Except when they aren’t “practicing” to get better, and they’re just wasting ammo & making noise.
There is a time and a place to do that and it is fun. I have done it, so have most shooters. It’s cathartic, it’s more fun than manually unloading a magazine. But you don’t become a better shooter by setting the bar absurdly low and then failing to meet even that low standard.
I have seen a similar situation at the gym; people loitering at the gym to be able to claim that they went to the gym, listlessly using some machines with low weight resistance, some tentative time on a bike or elliptical until they run the risk of breaking a sweat. In other words: people who (intentionally or through ignorance) substitute time merely spent at the gym with time used effectively at the gym. You don’t get strong by lifting small weights that don’t stress your muscles. You don’t develop endurance by stopping your workout as soon as you feel a little tired. But to those people, having the magic talisman of being able to claim that they went to the gym gives them free reign to complain that they don’t understand why they aren’t seeing results.

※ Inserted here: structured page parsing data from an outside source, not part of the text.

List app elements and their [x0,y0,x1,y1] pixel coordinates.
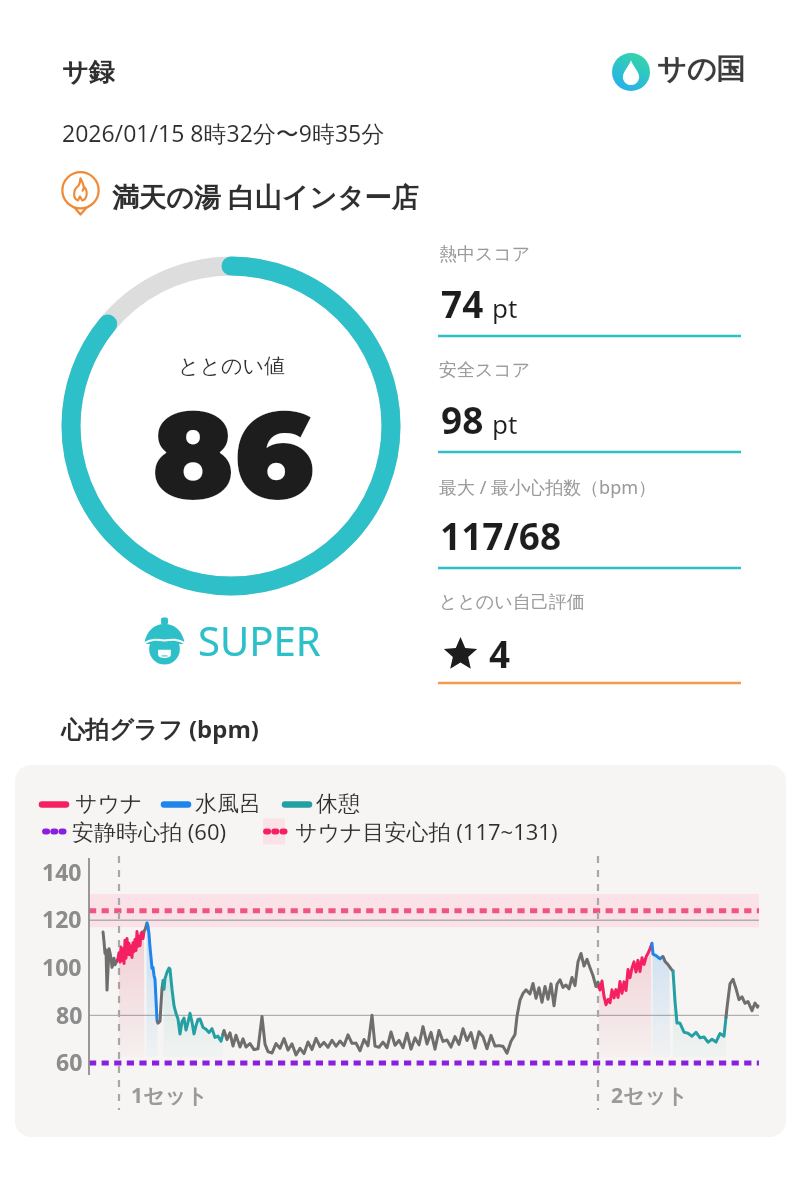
staticText: 120 [42,903,82,934]
staticText: 心拍グラフ (bpm) [61,712,259,745]
staticText: 2026/01/15 8時32分〜9時35分 [62,117,385,148]
staticText: サウナ目安心拍 (117~131) [295,816,558,846]
staticText: 80 [56,999,83,1030]
staticText: 2セット [611,1081,688,1110]
staticText: 休憩 [316,790,360,818]
staticText: 4 [489,628,511,678]
staticText: 86 [152,381,315,528]
staticText: ととのい値 [178,353,285,379]
button[interactable]: 最大 / 最小心拍数 117/68 [438,472,742,572]
button[interactable]: 満天の湯 白山インター店 [58,170,426,218]
staticText: ととのい自己評価 [439,591,585,614]
staticText: 水風呂 [195,790,261,818]
staticText: pt [492,406,518,441]
button[interactable]: 心拍グラフ [15,765,786,1137]
staticText: 100 [42,951,82,982]
staticText: 60 [56,1046,83,1077]
staticText: サの国 [657,51,746,88]
button[interactable]: 熱中スコア 74 pt [438,240,742,340]
button[interactable]: 安全スコア 98 pt [438,356,742,456]
staticText: 最大 / 最小心拍数（bpm） [439,475,657,500]
staticText: 安静時心拍 (60) [72,816,227,846]
staticText: 74 [441,278,484,328]
staticText: 熱中スコア [439,243,531,266]
staticText: サウナ [75,790,143,818]
button[interactable]: ととのい自己評価 ★4 [438,587,742,687]
button[interactable]: サの国 [611,48,745,93]
staticText: pt [492,290,518,325]
staticText: 安全スコア [439,359,531,382]
staticText: 140 [42,856,82,887]
button[interactable]: ととのい値 86 SUPER [61,256,401,596]
staticText: 117/68 [440,510,562,560]
staticText: サ録 [62,56,115,89]
staticText: 満天の湯 白山インター店 [112,178,419,215]
staticText: SUPER [198,613,321,667]
staticText: 1セット [131,1081,208,1110]
staticText: 98 [441,394,484,444]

So when I see some dimbulb set a target 10 feet out (often having to use a free-standing target frame to be at that distance because the frame slots for the standard frames are in neat rows at 25′ and 50′) and blast away, and fail to achieve a decent grouping even at that short distance, I have mixed emotions. Part of me feels sorry for them, but not sorry enough to stop shooting tight groups to save them some embarrassment. Part of me wonders what idiot taught them how to shoot, so that I can avoid that person.
I am not talking about draw & shoot drills, where the shooter is practicing their ability to draw from a holster and fire at a target within the short distance that most altercations occur. The point of those exercises is less about accuracy and more about learning how to safely draw, and until someone gets a lot of practice they won’t show much accuracy. A person who deliberately practices those exercises is building their skills. And hopefully they already mastered the basics.

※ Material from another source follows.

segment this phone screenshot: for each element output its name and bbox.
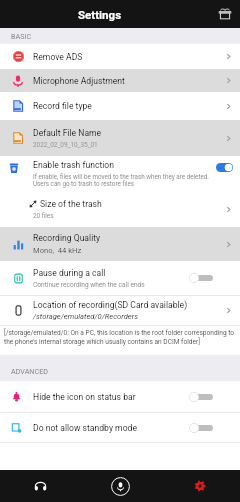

No, I am talking about people who never make any serious effort to achieve basic competence with their handgun or to improve upon their skills. And this blind spot about practice encompasses every type of shooter, not just handgunners. I have seen hunters who only practice right before the season opens, and only enough to verify that their gun is still sighted in. Hunters like that think that minute-of-deer is fine, and often lose wounded animals or have to chase them down. Bad shot placement is just cruel, in my opinion.
A subset of this type of hunter is the guy who uses a ridiculously overpowered gun to compensate for their crappy marksmanship. I was at Hoffman’s gun store years ago and some guy came up to the counter and asked the clerk if he had any hotter .45-70 ammo than what was on the shelf. The clerk said no, and asked what he was hunting, and the guy said “whitetail deer”. Facepalm. (In this part of the country, whitetail bucks average 150 pounds and a doe about 110, and the densely wooded terrain means that long-range shots don’t present themselves. The old .30-30 is plenty of gun for deer in the northeast.) When the guy went back to scowling at the ammo selection and shaking his head in disappointment, I told the clerk “maybe his father was killed by a whitetail?” I know a guy (not in CT) who hunts whitetails with a .222 Rem (non-magnum), and has never had to chase one down, because he is a good shot. I wonder if the bozo with the .45-70 has since upgraded to a Barrett.
Most modern handguns can easily achieve 3″ – 4″ (or smaller) groupings at 50′ with ammo that they like. And shooting to at least that level of competence (initially with slow fire and progressing to rapid-fire) is something that every handgunner ought to concentrate on before branching out into the many high-speed/low-drag GunGamez that attract so much attention. If you don’t master the basics, you can’t get your money’s worth out of advanced training.
Walk before you run, in other words.
But, hey, that’s just my opinion. If people want to waste their time and money, it’s their business.